= Mao-Komo special woreda =

District in Benishangul-Gumuz Region, Ethiopia

Mao-Komo is a woreda in Benishangul-Gumuz Region, Ethiopia. Because it is not part of any zones in Benishangul-Gumuz, it is considered a Special woreda, an administrative subdivision which is similar to an autonomous area. The southernmost woreda in the Region, Mao-Komo is bordered on the west by Sudan and South Sudan, on the north by the Asosa Zone, and on the east and south by the Oromia Region. Towns in this woreda include Tongo, which has a weekly market. The Tongo refugee camp, housing 12,483 displaced people from Sudan and South Sudan, is also located in Mao-Komo.
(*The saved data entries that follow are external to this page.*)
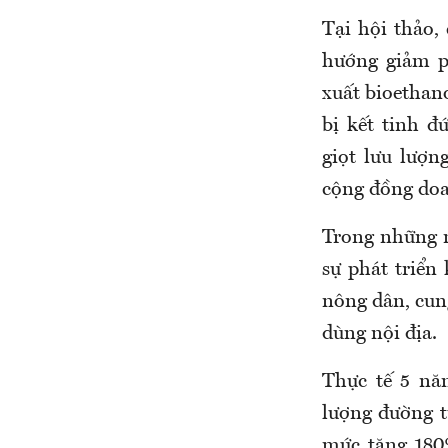
Tại hội thảo,
hướng giảm p
xuất bioethan
bị kết tinh 
giọt lưu lượn
cộng đồng doa
Trong những 
sự phát triển
nông dân, cun
dùng nội địa.
Thực tế 5 nă
lượng đường t
mức tăng 180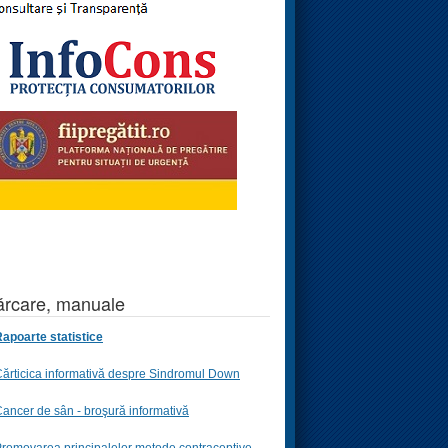
rcare, manuale
apoarte statistice
ărticica informativă despre Sindromul Down
ancer de sân - broşură informativă
romovarea principalelor metode contraceptive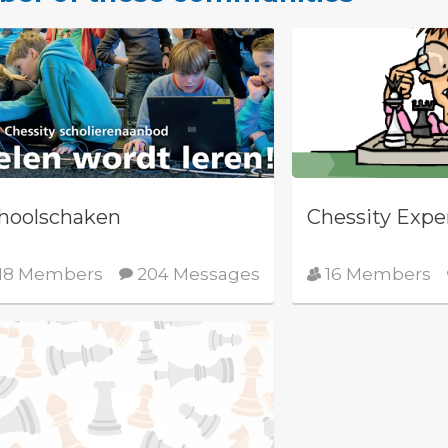
hoolschaken
Chessity Expe
18 Members
204 Messages
16 Members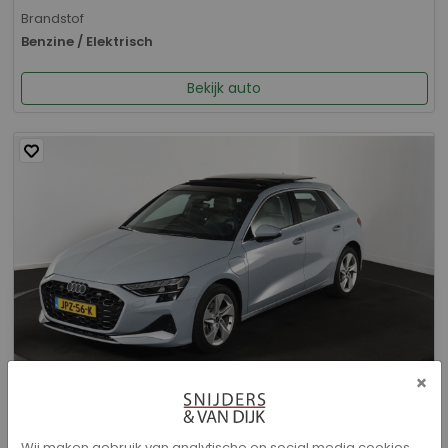
Brandstof
Benzine / Elektrisch
Bekijk auto
×
Audi A3 - Sportback 40 TFSI e Advanced edition
Wij maken gebruik van analytische en social media cookies.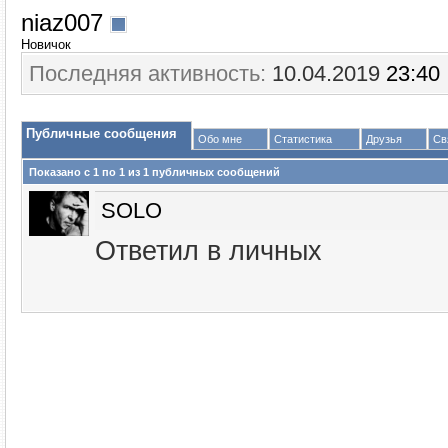
niaz007
Новичок
Последняя активность:
10.04.2019
23:40
Публичные сообщения
Обо мне
Статистика
Друзья
Св
Показано с 1 по
1
из
1
публичных сообщений
SOLO
Ответил в личных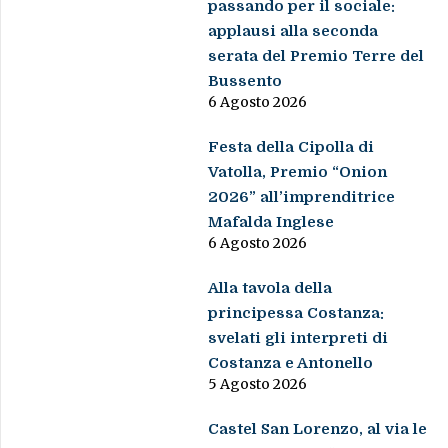
passando per il sociale:
applausi alla seconda
serata del Premio Terre del
Bussento
6 Agosto 2026
Festa della Cipolla di
Vatolla, Premio “Onion
2026” all’imprenditrice
Mafalda Inglese
6 Agosto 2026
Alla tavola della
principessa Costanza:
svelati gli interpreti di
Costanza e Antonello
5 Agosto 2026
Castel San Lorenzo, al via le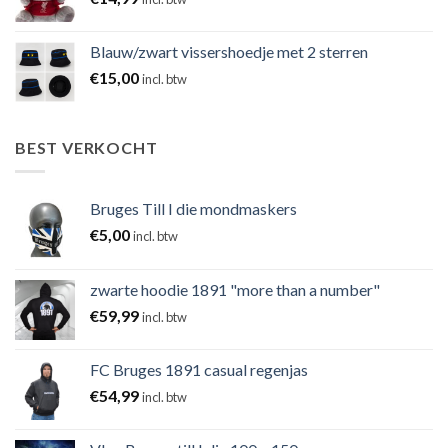
Blauw/zwart vissershoedje met 2 sterren
€
15,00
incl. btw
BEST VERKOCHT
Bruges Till I die mondmaskers
€
5,00
incl. btw
zwarte hoodie 1891 "more than a number"
€
59,99
incl. btw
FC Bruges 1891 casual regenjas
€
54,99
incl. btw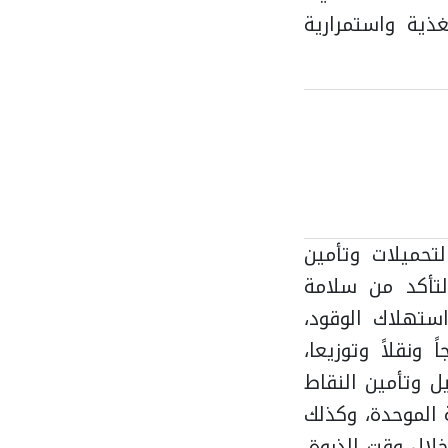
ذية واستمرارية
تحميلات وتأمين
تأكد من سلامة
ستهلاك الوقود،
ونقلاً وتوزيعا،
 وتأمين النقاط
 الموحدة، وكذلك
خلال وقت الذروة،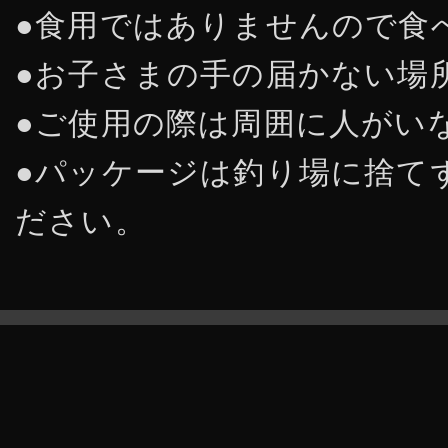
●食用ではありませんので食
●お子さまの手の届かない場
●ご使用の際は周囲に人がい
●パッケージは釣り場に捨て
ださい。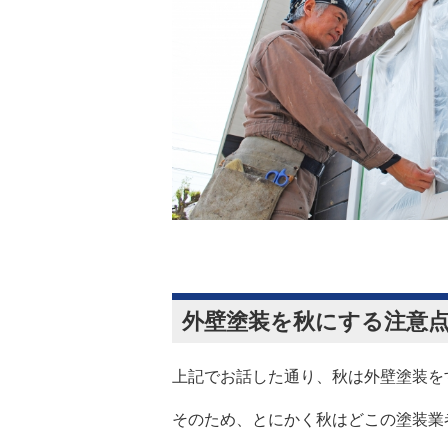
外壁塗装を秋にする注意
上記でお話した通り、秋は外壁塗装を
そのため、とにかく秋はどこの塗装業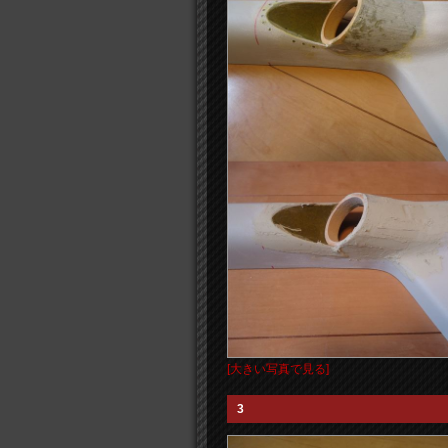
[大きい写真で見る]
3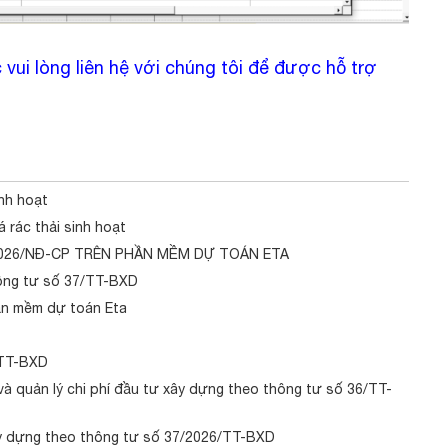
ui lòng liên hệ với chúng tôi để được hỗ trợ
nh hoạt
 rác thải sinh hoạt
026/NĐ-CP TRÊN PHẦN MỀM DỰ TOÁN ETA
ông tư số 37/TT-BXD
ần mềm dự toán Eta
/TT-BXD
 quản lý chi phí đầu tư xây dựng theo thông tư số 36/TT-
xây dựng theo thông tư số 37/2026/TT-BXD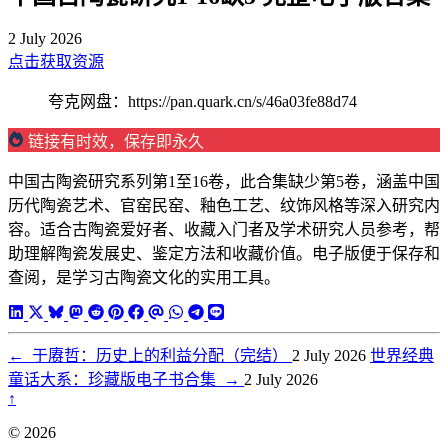
2 July 2026
点击获取资源
夸克网盘：https://pan.quark.cn/s/46a03fe88d74
链接有时效，保存即永久
中国古陶瓷研究系列第1至16卷，此合集缺少第5卷，涵盖中国
历代陶瓷艺术、官窑民窑、釉色工艺、纹饰风格等深入研究内
容。适合古陶瓷爱好者、收藏入门者及学术研究人员参考，帮
助理解陶瓷发展史、鉴定方法和收藏价值。电子版便于保存和
查阅，是学习古陶瓷文化的实用工具。
←
于赓哲：历史上的利益分配（完结）
2 July 2026
世界经典
童话大系：珍藏版电子书合集
→
2 July 2026
↑
© 2026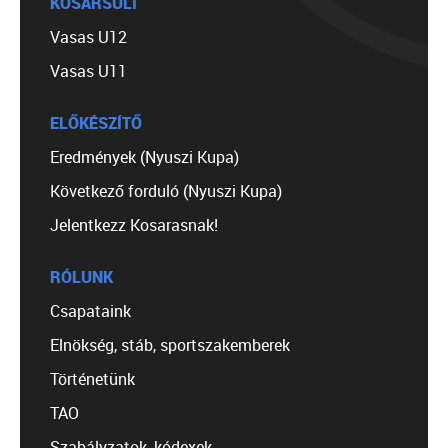
KOSÁRSULI
Vasas U12
Vasas U11
ELŐKÉSZÍTŐ
Eredmények (Nyuszi Kupa)
Következő forduló (Nyuszi Kupa)
Jelentkezz Kosarasnak!
RÓLUNK
Csapataink
Elnökség, stáb, sportszakemberek
Történetünk
TAO
Szabályzatok, kódexek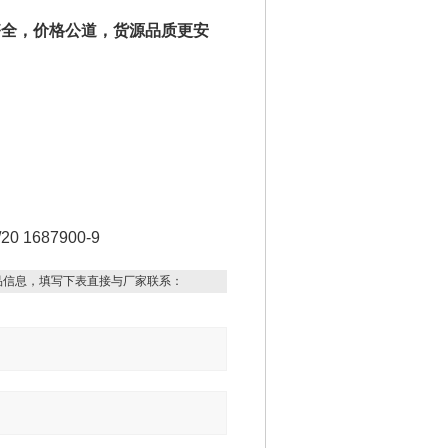
齐全，价格公道，货源品质更安
20 1687900-9
品信息，填写下表直接与厂家联系：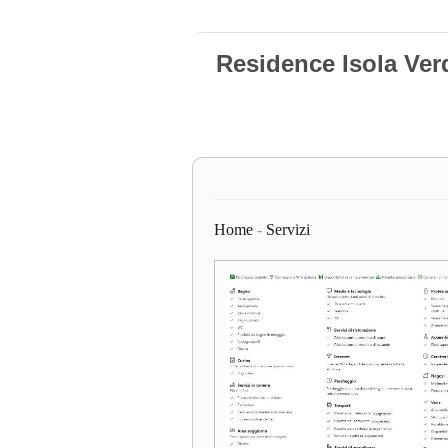
Residence Isola Verd
Home
-
Servizi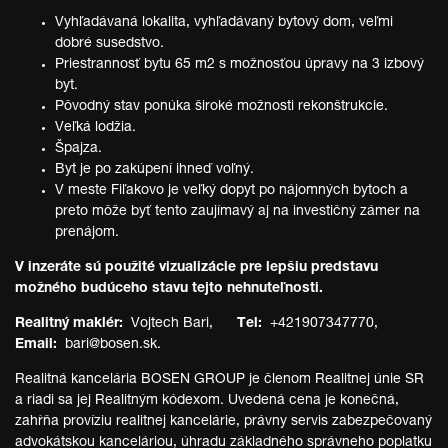
Vyhľadávaná lokalita, vyhľadávaný bytový dom, veľmi
dobré susedstvo.
Priestrannosť bytu 65 m2 s možnosťou úpravy na 3 izbový
byt.
Pôvodný stav ponúka široké možnosti rekonštrukcie.
Veľká lodžia.
Špajza.
Byt je po zakúpení ihneď voľný.
V meste Fiľakovo je veľký dopyt po nájomných bytoch a
preto môže byť tento zaujímavý aj na investičný zámer na
prenájom.
V inzeráte sú použité vizualizácie pre lepšiu predstavu
možného budúceho stavu tejto nehnuteľnosti.
Realitný maklér:
Vojtech Bari,
Tel:
+421907347770,
Email:
bari@bosen.sk.
Realitná kancelária BOSEN GROUP je členom Realitnej únie SR
a riadi sa jej Realitným kódexom. Uvedená cena je konečná,
zahŕňa províziu realitnej kancelárie, právny servis zabezpečovaný
advokátskou kanceláriou, úhradu základného správneho poplatku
The region and its inhabitants were described by the Dutch explorer Juan Maria Schuver, who travelled to the area in 1880-1883.

==Demographics==
Based on the 2007 Census conducted by the Central Statistical Agency of Ethiopia (CSA), this woreda has a total population of 50,061, of whom 25,055 are men and 25,006 women. 3,392 or 6.78% of population are urban inhabitants. A total of 9,844 households were counted in this woreda, which results in an average of 5.08 persons to a household, and 9,503 housing units. The five largest ethnic groups reported in the Mao-Komo special woreda were the Oromo (35.1%), the Mao people (26.42%), the Berta (18.8%), the Kwama or Komo (14.46%), and the Fadashi (4.12%); all other ethnic groups made up 1.1% of the population. Main languages are Oromo (47.51%), Berta (17.47%), Mao (15.61%), Kwama (13.7%), and Fadashi (4.91%). The majority of the inhabitants were Muslim, with 94.56% of the population reporting that they held that belief, while 2.64% were Protestant, and 2.13% practiced Ethiopian Orthodox Christianity.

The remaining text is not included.